E’ bellezza che arriva da molto lontano. Per arrivare ha dovuto aprirsi la strada da sola, trovarsi i passaggi, spostarsi massi, estirparsi rovi, nutrirsi se poteva e se c’era tempo, ma soprattutto sussurrare troppi sì quando avrebbe voluto urlare anche una volta sola, no. La famiglia di Michele è figlia di quella bellezza incontenibile: la leggi nel suo sguardo forte, fiero, luminoso. Quella bellezza l’hanno portata “su”.

Lui, per quanto quella strada era già assai spianata (ché la generazione prima ancora trovava “non s’affitta ai meridionali”: erano le nostre vergognose “banane”…) “giù” lasciò tutto l’amore ricevuto portandosi appresso solo il suo che aveva dentro: un mondo di piccoli grandi sogni e speranze nel cuore. Quando il medico gli riferì che però a quel cuore lì doveva stare severamente attento ha scelto di metterlo in subordine per proseguire a fare mancare nulla al suo mondo ora fatto di tantissimi piccoli grandi sogni realizzati e speranze ben riposte.

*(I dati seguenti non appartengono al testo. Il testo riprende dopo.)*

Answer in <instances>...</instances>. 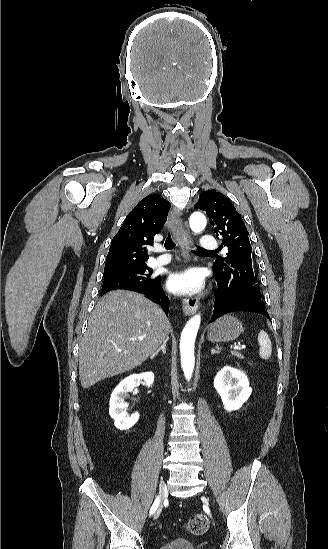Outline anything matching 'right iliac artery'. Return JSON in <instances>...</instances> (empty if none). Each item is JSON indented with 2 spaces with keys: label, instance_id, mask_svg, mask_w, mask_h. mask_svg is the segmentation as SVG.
<instances>
[{
  "label": "right iliac artery",
  "instance_id": "obj_1",
  "mask_svg": "<svg viewBox=\"0 0 328 549\" xmlns=\"http://www.w3.org/2000/svg\"><path fill=\"white\" fill-rule=\"evenodd\" d=\"M158 505H159V497H156V499H155V501H154V503H153V505H152V507H151V509H150V515H152V514L155 513V511H156Z\"/></svg>",
  "mask_w": 328,
  "mask_h": 549
}]
</instances>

Saranno stati quei treni impossibili, quegli zaini pesanti, quel sole infernale dell’ora di pranzo incattivito nell’umidità del nord, quella camminata dalla stazione fino a casa per “disturbare” nessuno, quel lavoro che lo aspettava per avergli “rubato” ancora due anni…

 

Poco dopo Michele è morto nel suo giardino. La domenica s’è preso il suo cuore. Il corpo è tornato nel suo sole (buono), mare e terra di Calabria. Ma la bellezza che Michele (e tanti come lui) ha portato “su” è rimasta qui…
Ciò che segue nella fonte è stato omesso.